At Rice’s arraignment, prosecutors offered a plea bargain involving probation, anger-management counseling and no jail time, which is typical for first-time offenders. As part of the pretrial exchange of evidence, prosecutors gave the video of what happened inside the elevator to Rice’s attorney Michael Diamondstein, the Press of Atlantic City reported at the time.

Diamondstein was asked outside the courthouse if that video showed Rice punching his wife, the paper reported.

“It’s more complex than that,” Diamondstein said. “I can’t break it down to you in words that quickly.”

Rice pleaded not guilty to the charge on May 1 and applied to enter the PTI program. Prosecutors consented, and on May 20, Superior Court Judge Michael Donio approved Rice’s entry.

“This decision was arrived at after careful consideration of the information contained in Mr. Rice’s application in light of all the facts gathered during the investigation,” McClain said in a statement at the time.

Diamondstein didn’t return calls yesterday seeking comment.

Instagram Posting

In a posting yesterday on Instagram, Janay Rice defended her husband and assailed the media.

“THIS IS OUR LIFE!” Janay Rice wrote. “If your intentions were to hurt us, make us feel alone, take all happiness away, you’ve succeeded on so many levels.”

The PTI program is governed by a state law and a court rule that lays out its terms.

“Fundamentally, it turns on the degree of the crime charged,” said Lawrence Lustberg, a defense lawyer not involved in the case. “It also turns on the sense of whether the defendant will re-offend. Ray Rice had gone into anger management. The PTI program views that favorably.”

Sweeney, the Senate president, called on Christie’s attorney general to review the Rice case and the law.

Senator’s Statement

“As Senate president, I have a responsibility to see that the law is used to protect women from abuse,” Sweeney, a Democrat, said in a statement. “As a husband and father, I have a moral obligation to do what I can to prevent these acts of violence from being repeated.”

Assemblywoman Gabriela Mosquera, the Democratic chairwoman of the Women & Children’s Committee, also wants the law reviewed.

“After seeing this very graphic video of the events that had previously been reported, it’s all the more puzzling as to how the county prosecutor reached a decision that Pre-Trial Intervention was the appropriate course,” Mosquera said in a statement. “It’s confounding, actually.”

Christie, a Republican who appointed McClain, said yesterday he will withhold judgment. Christie, 52, served for almost seven years as New Jersey’s top federal prosecutor.

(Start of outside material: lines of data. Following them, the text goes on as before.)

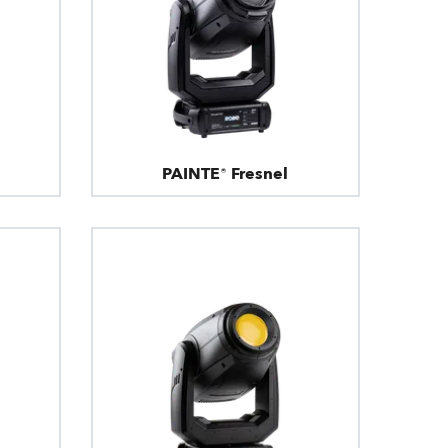
PAINTE® Fresnel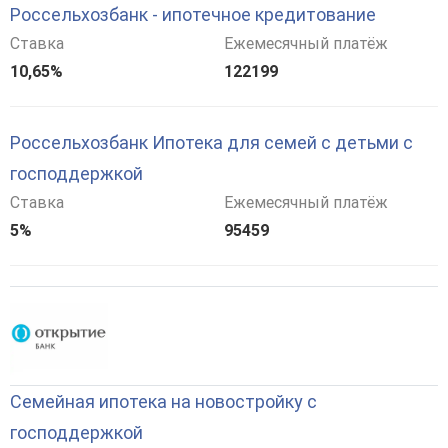
Россельхозбанк - ипотечное кредитование
Ставка
Ежемесячный платёж
10,65%
122199
Россельхозбанк Ипотека для семей с детьми с
господдержкой
Ставка
Ежемесячный платёж
5%
95459
Семейная ипотека на новостройку с
господдержкой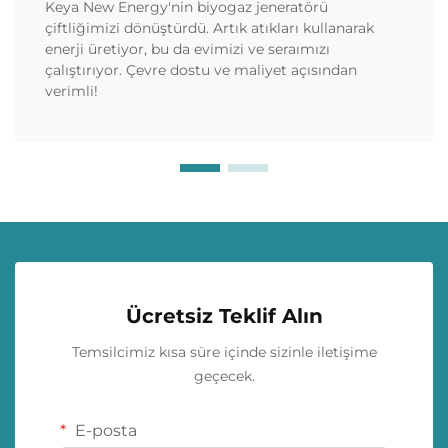
Keya New Energy'nin biyogaz jeneratörü
çiftliğimizi dönüştürdü. Artık atıkları kullanarak
enerji üretiyor, bu da evimizi ve seraımızı
çalıştırıyor. Çevre dostu ve maliyet açısından
verimli!
Ücretsiz Teklif Alın
Temsilcimiz kısa süre içinde sizinle iletişime
geçecek.
E-posta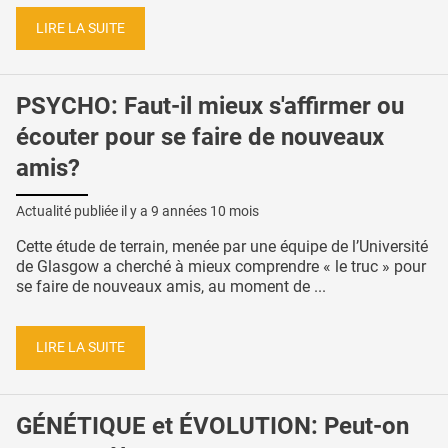
LIRE LA SUITE
PSYCHO: Faut-il mieux s'affirmer ou
écouter pour se faire de nouveaux
amis?
Actualité publiée il y a
9 années 10 mois
Cette étude de terrain, menée par une équipe de l’Université
de Glasgow a cherché à mieux comprendre « le truc » pour
se faire de nouveaux amis, au moment de ...
LIRE LA SUITE
GÉNÉTIQUE et ÉVOLUTION: Peut-on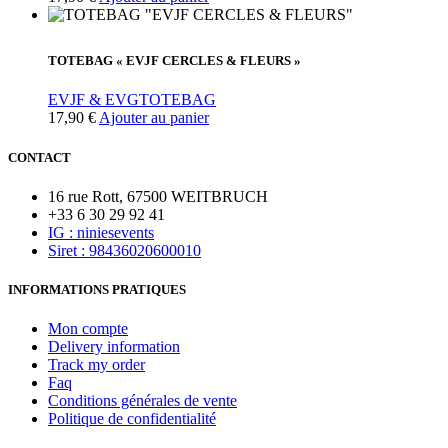
TOTEBAG « EVJF CERCLES & FLEURS »
EVJF & EVG
TOTEBAG
17,90
€
Ajouter au panier
CONTACT
16 rue Rott, 67500 WEITBRUCH
+33 6 30 29 92 41
IG : niniesevents
Siret : 98436020600010
INFORMATIONS PRATIQUES
Mon compte
Delivery information
Track my order
Faq
Conditions générales de vente
Politique de confidentialité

“I do not get involved in critiquing the work of prosecutors in criminal cases while those criminal cases are ongoing,” Christie told reporters in Camden, New Jersey.

Christie’s Stance

Christie said he won’t push for changes to the PTI program, which, he said, is best left to lawmakers and Hoffman.

“If I believe that justice has not been served at the conclusion of the matter, and I have authority under the constitution, then I will,” he said. “I don’t believe it’s helpful for politicians to get involved in the criminal justice system. I hated it when I was a prosecutor.”

McClain’s predecessor, Ted Housel, said the public outcry over the videotape shouldn’t affect the case. Housel, now in private practice, was Atlantic County prosecutor for five years.

“If this were nobody, and nobody cared about them except for the victim, should that person get PTI but Ray Rice shouldn’t because the people cried out?,” Housel said.

“The problem is that he’s an NFL football star who makes all the money in the world,” Housel said. “Maybe that’s the price he pays for being a public figure.”